Beaucoup prétendent que le problème des banques à réserves fractionnaires est qu’elles prêtent de l’argent pour créer de l’existence. C’est le cas, mais dans des circonstances normales, l’argent créé par les banques commerciales disparaît lorsque les prêts sont remboursés ou en défaut de paiement, ce qui ne crée donc pas d’inflation permanente de la masse monétaire. L’intervention gouvernementale, en revanche, transforme l’argent temporaire en argent permanent par le biais de renflouements comme le Troubled Asset Relief Program. Les gouvernements rachètent des prêts qui auraient été en défaut de paiement, empêchant ainsi l’évaporation du crédit. Lorsque les banques détiennent des prêts qui risquent de faire défaut, elles sont obligées de les radier, ce qui supprimerait cette partie de la masse monétaire.
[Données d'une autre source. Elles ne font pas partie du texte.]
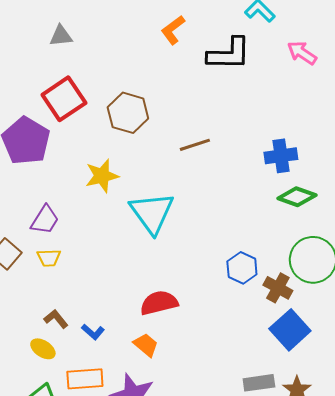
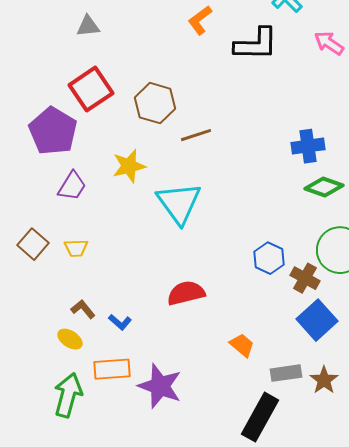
brown line: (195, 145) -> (196, 135), moved
purple trapezoid: (45, 220) -> (72, 186), moved
orange trapezoid: (146, 345) -> (242, 345), moved

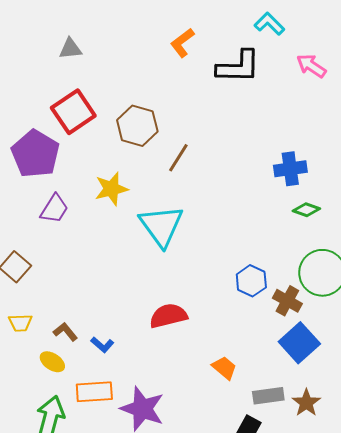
brown line: (196, 135) -> (178, 158), turned -40
green diamond: (324, 187) -> (306, 210), size x0.7
yellow trapezoid: (76, 248) -> (20, 323), moved

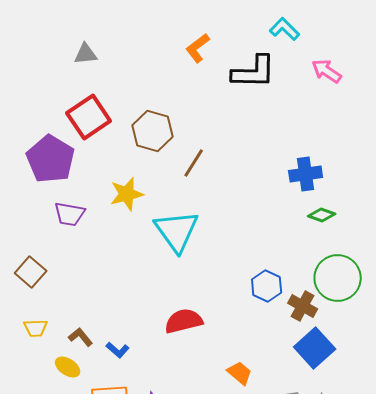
purple trapezoid: (54, 209) -> (70, 214), turned 68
Les renflouements transforment ce crédit en voie de disparition en monnaie permanente, donnant ainsi aux banques de l’argent gratuit.

Sans les plans de sauvetage de l’État, les banques seraient peu disposées à accorder des prêts qui ne seront probablement pas remboursés, ce qui limiterait leur volonté de prêter de grosses sommes d’argent. Cela permettrait de maintenir la masse monétaire plus stable. À tout moment, une partie de l’argent existant serait toujours destinée à être retirée par le biais du remboursement. Cette proportion fluctuerait quelque peu en fonction des conditions économiques, et l’argent temporaire serait indiscernable des autres monnaies jusqu’au remboursement du prêt, mais de l’argent nouveau ne serait pas continuellement prêté.
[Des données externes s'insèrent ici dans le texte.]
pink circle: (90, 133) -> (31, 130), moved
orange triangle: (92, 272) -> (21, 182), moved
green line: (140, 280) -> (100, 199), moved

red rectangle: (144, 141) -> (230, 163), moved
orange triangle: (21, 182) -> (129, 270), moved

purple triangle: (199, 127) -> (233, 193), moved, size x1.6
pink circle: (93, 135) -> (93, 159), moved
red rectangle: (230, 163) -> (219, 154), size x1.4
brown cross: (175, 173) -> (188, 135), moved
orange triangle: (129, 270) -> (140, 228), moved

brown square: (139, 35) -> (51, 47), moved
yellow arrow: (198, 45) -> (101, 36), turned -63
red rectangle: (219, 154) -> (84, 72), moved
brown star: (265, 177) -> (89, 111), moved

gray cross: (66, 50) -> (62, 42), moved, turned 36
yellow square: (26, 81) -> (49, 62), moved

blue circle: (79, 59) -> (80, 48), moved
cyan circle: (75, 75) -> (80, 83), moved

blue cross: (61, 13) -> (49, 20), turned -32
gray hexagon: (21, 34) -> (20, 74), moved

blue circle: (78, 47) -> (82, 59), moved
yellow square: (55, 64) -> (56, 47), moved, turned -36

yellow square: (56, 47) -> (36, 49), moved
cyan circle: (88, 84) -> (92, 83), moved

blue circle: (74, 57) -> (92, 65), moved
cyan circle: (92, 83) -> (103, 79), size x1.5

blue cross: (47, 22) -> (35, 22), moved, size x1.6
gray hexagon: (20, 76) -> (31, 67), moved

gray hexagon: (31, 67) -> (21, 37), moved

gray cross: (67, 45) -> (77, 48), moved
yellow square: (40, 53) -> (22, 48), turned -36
Lorsque les prêts à haut risque échouent inévitablement, l’État intervient pour les racheter afin d’éviter que les banques ne soient obligées d’annuler un nombre de prêts si important qu’elles se retrouvent avec un actif net négatif dans leurs comptes. Cependant, considérer la création de prêts toxiques comme une simple prise de risque excessive en réaction à la mise en place d’un filet de sécurité revient à passer à côté de la dynamique plus large. D’un point de vue praxéologique, la production de prêts toxiques est l’offre rationnelle d’un bien très demandé. Ces actifs financiers peuvent être vendus à un prix supérieur à celui qu’ils coûtent pour être produits, leur production est donc économiquement rationnelle.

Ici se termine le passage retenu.